Every year, my three favorite Christmas moments have to do with this cake. A few days before Christmas I'm in a warehouse with Dave and Phil, decorating a red 1950 Farmall tractor with Christmas lights. Dave and I ride it through the nighttime streets, while I wave like a Riverside parade queen in front of the Mission Inn. Phil will break his hot pie with his fingers and we'll have a whiskey.
The next day, I'll deliver four large pies to Bob's Auto, where George and his brother, nephew, and fellow mechanics always get the best: They take care of five vehicles for my family, whether my daughters are driving from Oakland or Pasadena. After 20 years, George is like family.
I married the first man I made sherry cream pie for. Now my ex still gets a cake every year when our three daughters are here. This year we are all together with husbands and partners, except JP, who is working in the oil fields of Texas, whose cake we mailed. Last year, my ex brought my favorite gift: a baby chainsaw from the Rubidoux Drive-In swap meet.
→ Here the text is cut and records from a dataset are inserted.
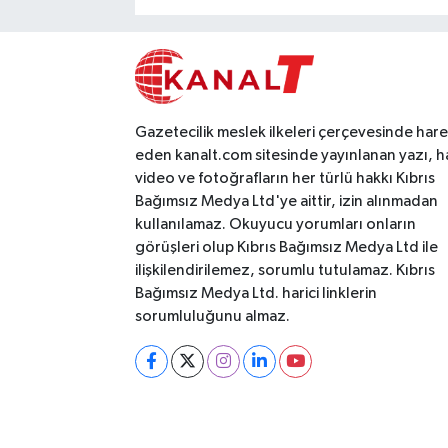
Gazetecilik meslek ilkeleri çerçevesinde har
eden kanalt.com sitesinde yayınlanan yazı, h
video ve fotoğrafların her türlü hakkı Kıbrıs
Bağımsız Medya Ltd'ye aittir, izin alınmadan
kullanılamaz. Okuyucu yorumları onların
görüşleri olup Kıbrıs Bağımsız Medya Ltd ile
ilişkilendirilemez, sorumlu tutulamaz. Kıbrıs
Bağımsız Medya Ltd. harici linklerin
sorumluluğunu almaz.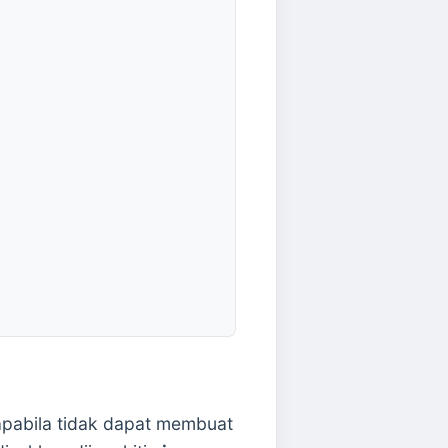
 apabila tidak dapat membuat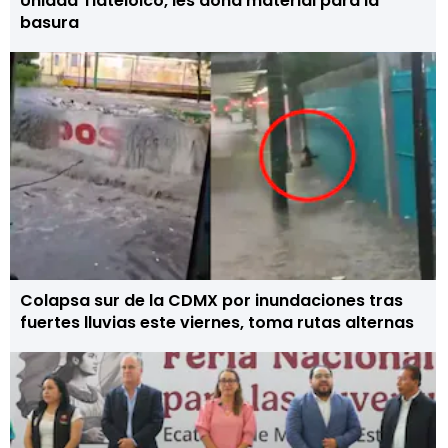
Unidad Tlatelolco, les dona material para la
basura
Colapsa sur de la CDMX por inundaciones tras
fuertes lluvias este viernes, toma rutas alternas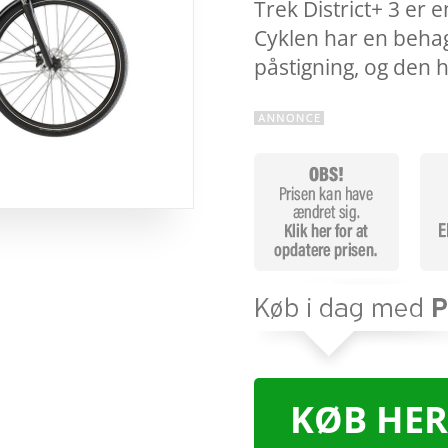
Trek District+ 3 er en
Cyklen har en behage
påstigning, og den 
KØB HER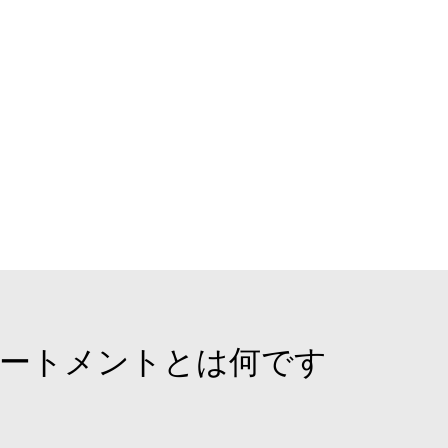
リートメントとは何です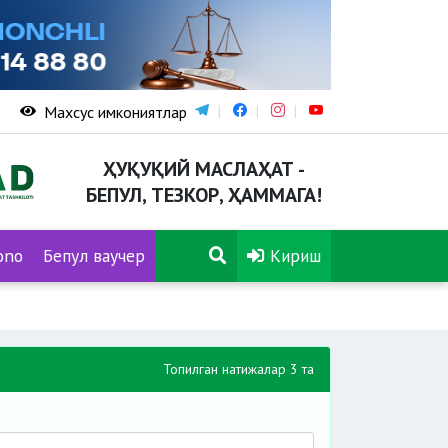
Махсус имкониятлар
ҲУҚУҚИЙ МАСЛАҲАТ -
БЕПУЛ, ТЕЗКОР, ҲАММАГА!
ono
Бепул ваучер
Кириш
Топилган натижалар 3 та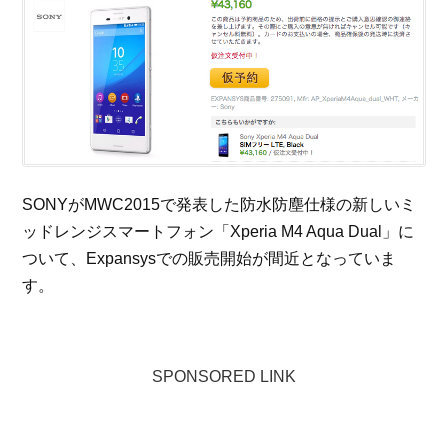
SONYがMWC2015で発表した防水防塵仕様の新しいミ
ッドレンジスマートフォン「Xperia M4 Aqua Dual」に
ついて、Expansysでの販売開始が間近となっていま
す。
SPONSORED LINK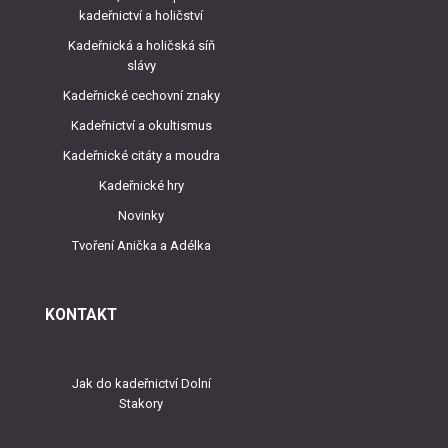
kadeřnictví a holičství
Kadeřnická a holičská síň
slávy
Kadeřnické cechovní znaky
Kadeřnictví a okultismus
Kadeřnické citáty a moudra
Kadeřnické hry
Novinky
Tvoření Anička a Adélka
KONTAKT
Jak do kadeřnictví Dolní
Stakory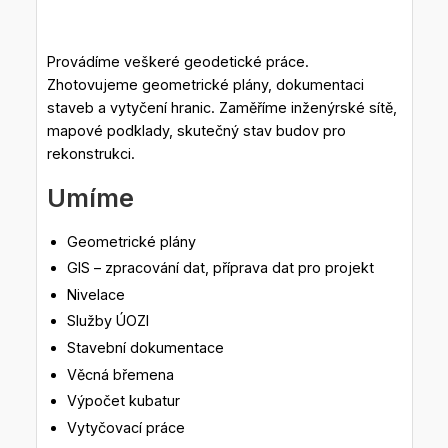
Provádíme veškeré geodetické práce.
Zhotovujeme geometrické plány, dokumentaci
staveb a vytyčení hranic. Zaměříme inženýrské sítě,
mapové podklady, skutečný stav budov pro
rekonstrukci.
Umíme
Geometrické plány
GIS – zpracování dat, příprava dat pro projekt
Nivelace
Služby ÚOZI
Stavební dokumentace
Věcná břemena
Výpočet kubatur
Vytyčovací práce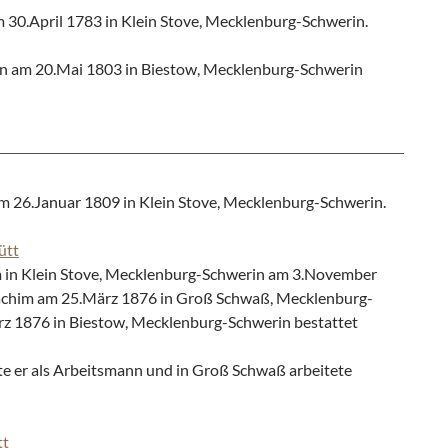
30.April 1783 in Klein Stove, Mecklenburg-Schwerin.
n am 20.Mai 1803 in Biestow, Mecklenburg-Schwerin
 26.Januar 1809 in Klein Stove, Mecklenburg-Schwerin.
ütt
in Klein Stove, Mecklenburg-Schwerin am 3.November
oachim am 25.März 1876 in Groß Schwaß, Mecklenburg-
z 1876 in Biestow, Mecklenburg-Schwerin bestattet
e er als Arbeitsmann und in Groß Schwaß arbeitete
tt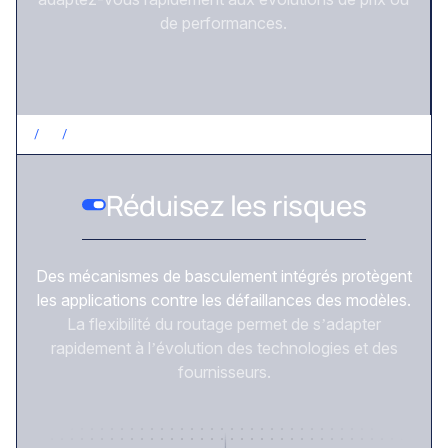
de performances.
/
3
/
RÉDUISEZ LES RISQUES
Réduisez les risques
Des mécanismes de basculement intégrés protègent
les applications contre les défaillances des modèles.
La flexibilité du routage permet de s’adapter
rapidement à l’évolution des technologies et des
fournisseurs.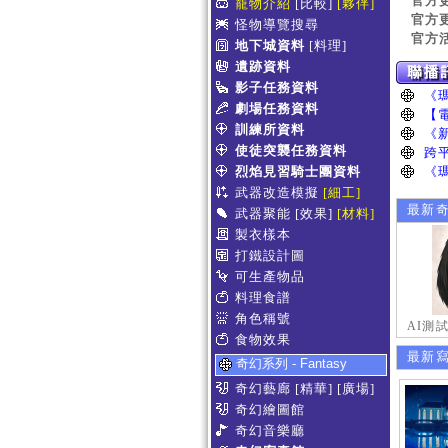
官方
寵物介紹
[比較]
[夥伴]
官方
怪物導覽搜尋
官方
地下城資料
[料理]
遺跡資料
影子任務資料
劇場任務資料
訓練所資料
使徒突襲任務資料
烈焰見習騎士團資料
武器改造模擬
[細工]
最新
武器聚能
[效果]
[材料]
製衣樣本
打鐵設計圖
可生產物品
料理食譜
角色稱號
AI測
食物效果
最新
奇幻系列 - Fantasy
奇幻藝廊
[精華]
[廣場]
奇幻繪圖館
奇幻音樂廳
Yellow and black, the perfect size for me, the home baker, the woman who climbs the old mulberry tree and drops long leafless branches while he sits on the porch, playing Earth, Wind and Fire on his phone, his cake wrapped in aluminum foil. waiting to be opened.
My mother has not contracted COVID; She is indomitable, except for her severe memory loss. She doesn't remember that she has the keys in her arm, but she said to me while she was gathering the baking ingredients: “Did you add almond flavor to the frosting?” Did you get the orange from your tree for flavor? Did you put enough nutmeg in the cake? She remembers the Formica countertop in the kitchen and so do I.
Susan Straight's latest books are “Mecca” and “In the Land of Women.” She lives in Riverside.